**What is required:** Exclude the pictures and repeat all of the data exactly.
┌─ Data to examine
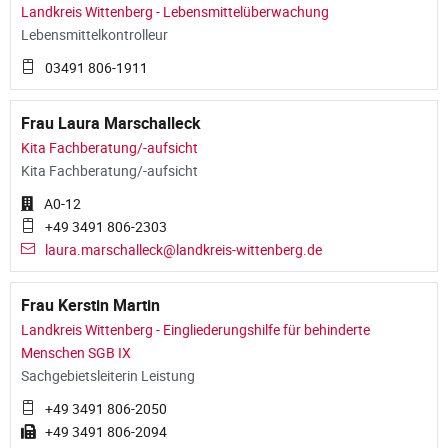
Landkreis Wittenberg - Lebensmittelüberwachung
Lebensmittelkontrolleur
03491 806-1911
Frau Laura Marschalleck
Kita Fachberatung/-aufsicht
Kita Fachberatung/-aufsicht
A0-12
+49 3491 806-2303
laura.marschalleck@landkreis-wittenberg.de
Frau Kerstin Martin
Landkreis Wittenberg - Eingliederungshilfe für behinderte
Menschen SGB IX
Sachgebietsleiterin Leistung
+49 3491 806-2050
+49 3491 806-2094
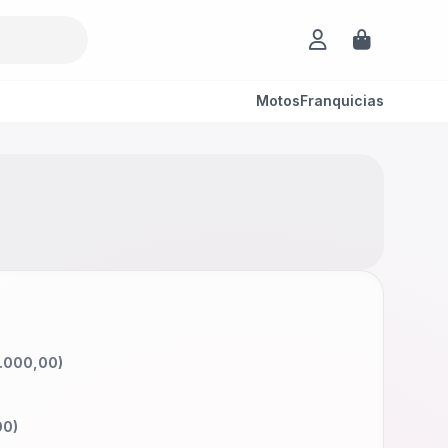
Motos
Franquicias
.000,00
)
00
)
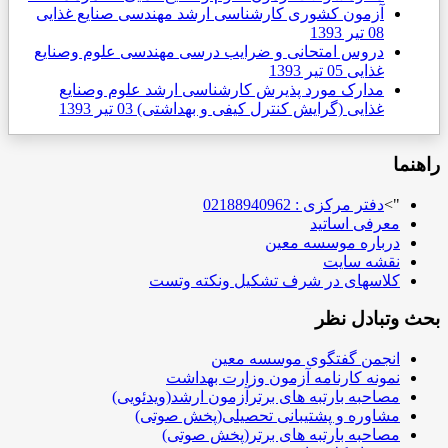
آزمون کشوری کارشناسی ارشد مهندسی صنایع غذایی
08 تیر 1393
دروس امتحانی و ضرایب درسی مهندسی علوم وصنایع
غذایی
05 تیر 1393
مدارک مورد پذیرش کارشناسی ارشد علوم وصنایع
غذایی (گرایش کنترل کیفی و بهداشتی)
03 تیر 1393
راهنما
">
دفتر مرکزی : 02188940962
معرفی اساتید
درباره موسسه معین
نقشه سایت
کلاسهای در شرف تشکیل ونکته وتست
بحث وتبادل نظر
انجمن گفتگوی موسسه معین
نمونه کارنامه آزمون وزارت بهداشت
مصاحبه بارتبه های برترآزمون ارشد(ویدئویی)
مشاوره و پشتیبانی تحصیلی(پخش صوتی)
مصاحبه بارتبه های برتر(پخش صوتی)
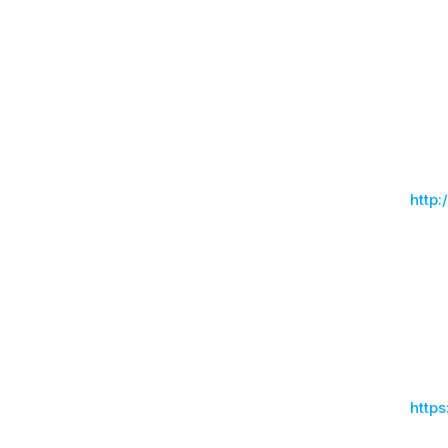
Wint
Digi
Regiona
Schaut 
➡️
http
Die Tra
unserem
Mannsch
Schaut 
➡️
http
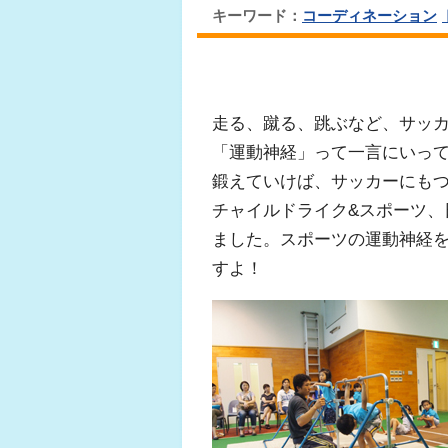
キーワード：
コーディネーション
走る、蹴る、跳ぶなど、サッ
「運動神経」って一言にいっ
鍛えていけば、サッカーにも
チャイルドライク&スポーツ、
ました。スポーツの運動神経
すよ！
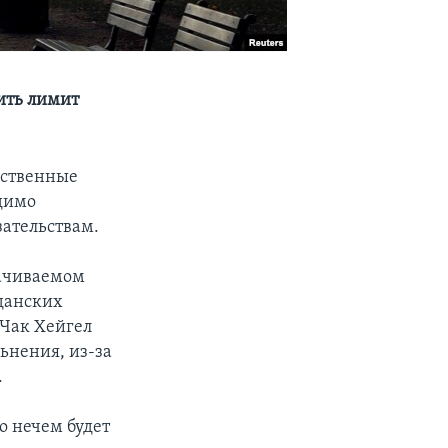
сить лимит
ьственные
димо
зательствам.
лачиваемом
жданских
 Чак Хейгел
ьнения, из-за
.
о нечем будет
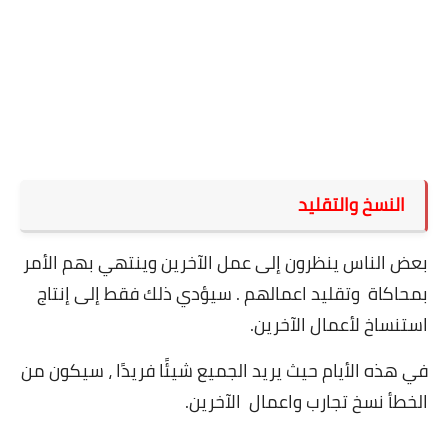
النسخ والتقليد
بعض الناس ينظرون إلى عمل الآخرين وينتهي بهم الأمر
بمحاكاة وتقليد اعمالهم . سيؤدي ذلك فقط إلى إنتاج
استنساخ لأعمال الآخرين.
في هذه الأيام حيث يريد الجميع شيئًا فريدًا ، سيكون من
الخطأ نسخ تجارب واعمال الآخرين.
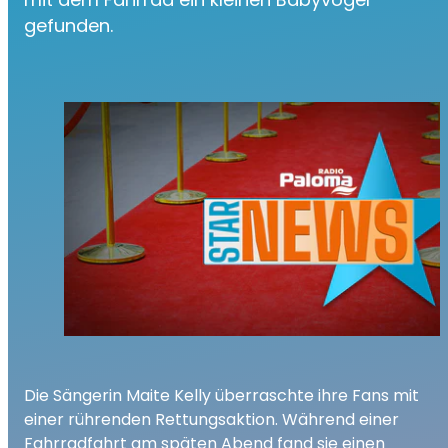
gefunden.
Die Sängerin Maite Kelly überraschte ihre Fans mit
einer rührenden Rettungsaktion. Während einer
Fahrradfahrt am späten Abend fand sie einen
└─
**Result of the exercise:**
Landkreis Wittenberg - Lebensmittelüberwachung
Lebensmittelkontrolleur
03491 806-1911
Frau Laura Marschalleck
Kita Fachberatung/-aufsicht
Kita Fachberatung/-aufsicht
A0-12
+49 3491 806-2303
laura.marschalleck@landkreis-wittenberg.de
Frau Kerstin Martin
Landkreis Wittenberg - Eingliederungshilfe für behinderte
Menschen SGB IX
Sachgebietsleiterin Leistung
+49 3491 806-2050
+49 3491 806-2094
Motos
Franquicias
.000,00
)
00
)
آزمون کشوری کارشناسی ارشد مهندسی صنایع غذایی
08 تیر 1393
دروس امتحانی و ضرایب درسی مهندسی علوم وصنایع
غذایی
05 تیر 1393
مدارک مورد پذیرش کارشناسی ارشد علوم وصنایع
غذایی (گرایش کنترل کیفی و بهداشتی)
03 تیر 1393
راهنما
">
دفتر مرکزی : 02188940962
معرفی اساتید
درباره موسسه معین
نقشه سایت
کلاسهای در شرف تشکیل ونکته وتست
بحث وتبادل نظر
انجمن گفتگوی موسسه معین
نمونه کارنامه آزمون وزارت بهداشت
مصاحبه بارتبه های برترآزمون ارشد(ویدئویی)
مشاوره و پشتیبانی تحصیلی(پخش صوتی)
مصاحبه بارتبه های برتر(پخش صوتی)
Wint
Digi
Regiona
Schaut 
➡️
http
Die Tra
unserem
Mannsch
Schaut 
➡️
http
キーワード：
コーディネーション
走る、蹴る、跳ぶなど、サッ
「運動神経」って一言にいっ
鍛えていけば、サッカーにも
チャイルドライク&スポーツ、
ました。スポーツの運動神経
すよ！
сить лимит
ьственные
димо
зательствам.
лачиваемом
жданских
 Чак Хейгел
ьнения, из-за
.
о нечем будет
النسخ والتقليد
بعض الناس ينظرون إلى عمل الآخرين وينتهي بهم الأمر
بمحاكاة وتقليد اعمالهم . سيؤدي ذلك فقط إلى إنتاج
استنساخ لأعمال الآخرين.
في هذه الأيام حيث يريد الجميع شيئًا فريدًا ، سيكون من
الخطأ نسخ تجارب واعمال الآخرين.
gefunden.
Die Sängerin Maite Kelly überraschte ihre Fans mit
einer rührenden Rettungsaktion. Während einer
Fahrradfahrt am späten Abend fand sie einen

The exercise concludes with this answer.